Il se rendait à quelque festoiement royal et il espérait par moult courbettes joliment exécutées et autres flatteries habilement dispensées obtenir un poste à la hauteur de son talent et de son expérience. Grand écuyer de la couronne eut été idéal, à la rigueur capitaine d'une place forte bien placée, au soleil de préférence, car bon, chevalier errant, c'est bien, c'est noble, c'est utile, mais chevalier errant à plus de quarante ans, ça commence à tirer et ça sent l'échec social à plein nez.

Galopine, sa jument, venait de disparaître dans la pénombre de la forêt et Pothon était sur le point de l'y suivre, quand une voix l'interpella.

— Je vous le déconseille, messire.

Il tourna la tête, chercha et avisa un homme à la tête chauve et hideuse, juché sur une branche. Son corps était simiesque, ses membres trop longs et il ne portait pour tout vêtement qu'un pagne crasseux et troué. Surtout, il avait une canne à pêche en main dont l'hameçon pendouillait avec indolence dans l'air.

— Et que me déconseillez-vous exactement, messire ?
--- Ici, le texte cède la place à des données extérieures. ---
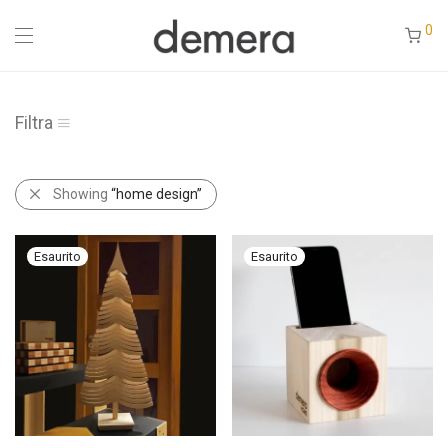
0
Filtra
Showing
“home design”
— De pénétrer dans la forêt.

— Mais n'avez-vous pas vu passer un cheval à l'instant.

— Si fait.

— Eh bien, ce cheval, que j'eusse aimé que vous reteniez, est mien. Sur lui se trouve mon écu blasonné, deux lances, deux poches d'arçons et deux sacoches arrières qui contiennent moult effets personnels et documents revêtant à mes yeux une grande importance. De plus, ce cheval en plus de porter mes affaires me porte, moi. Or je me rends à un rassemblement où il y aura moult festoiements et gens de hautes lignées. Je ne peux ni manquer le début des cérémonies, ni venir à pied, dépourvu de mon écu blasonné ou de mes quartiers de noblesse. C'est pourquoi, malgré votre avertissement, je ne peux qu'entrer dans ce bois afin de retrouver Galopine.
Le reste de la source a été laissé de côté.